* _Task prompt_
Work out how many lines below contain "Reinigung". Provide only the figure.

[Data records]
* * * * * * * * *
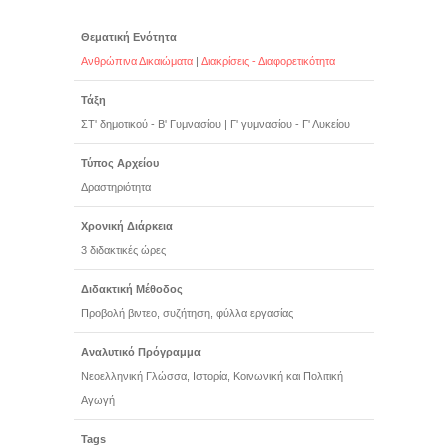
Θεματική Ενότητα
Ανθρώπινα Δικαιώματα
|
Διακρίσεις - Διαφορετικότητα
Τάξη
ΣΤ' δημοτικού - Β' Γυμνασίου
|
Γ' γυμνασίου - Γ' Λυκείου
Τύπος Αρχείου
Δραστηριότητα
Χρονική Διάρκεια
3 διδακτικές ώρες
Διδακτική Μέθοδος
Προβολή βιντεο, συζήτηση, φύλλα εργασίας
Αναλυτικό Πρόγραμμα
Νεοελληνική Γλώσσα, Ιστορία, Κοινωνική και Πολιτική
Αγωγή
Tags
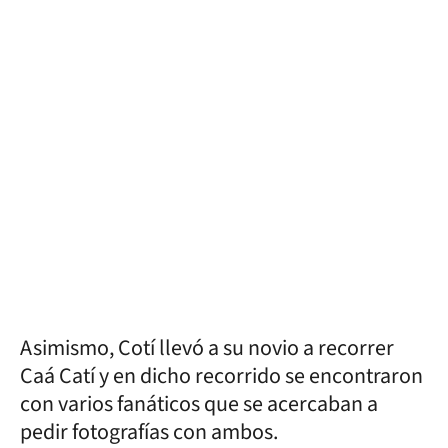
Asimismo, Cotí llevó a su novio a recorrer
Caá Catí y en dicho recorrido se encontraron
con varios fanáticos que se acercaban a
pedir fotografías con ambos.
* * * * * * * * *
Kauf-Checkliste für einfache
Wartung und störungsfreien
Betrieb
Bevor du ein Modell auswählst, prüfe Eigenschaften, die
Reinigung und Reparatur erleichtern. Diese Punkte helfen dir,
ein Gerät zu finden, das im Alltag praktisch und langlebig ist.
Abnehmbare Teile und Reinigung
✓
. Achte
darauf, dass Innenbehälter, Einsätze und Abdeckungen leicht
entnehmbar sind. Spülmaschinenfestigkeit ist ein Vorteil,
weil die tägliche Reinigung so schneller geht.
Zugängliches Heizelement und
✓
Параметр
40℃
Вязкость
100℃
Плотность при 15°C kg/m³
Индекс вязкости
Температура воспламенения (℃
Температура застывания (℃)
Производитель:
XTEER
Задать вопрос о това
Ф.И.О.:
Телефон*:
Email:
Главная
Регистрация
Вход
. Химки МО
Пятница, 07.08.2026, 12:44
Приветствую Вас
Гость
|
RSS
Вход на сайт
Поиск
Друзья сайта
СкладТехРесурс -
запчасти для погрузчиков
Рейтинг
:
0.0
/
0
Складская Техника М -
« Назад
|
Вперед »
* * * * * * * * *
* _Answer for this exercise_
3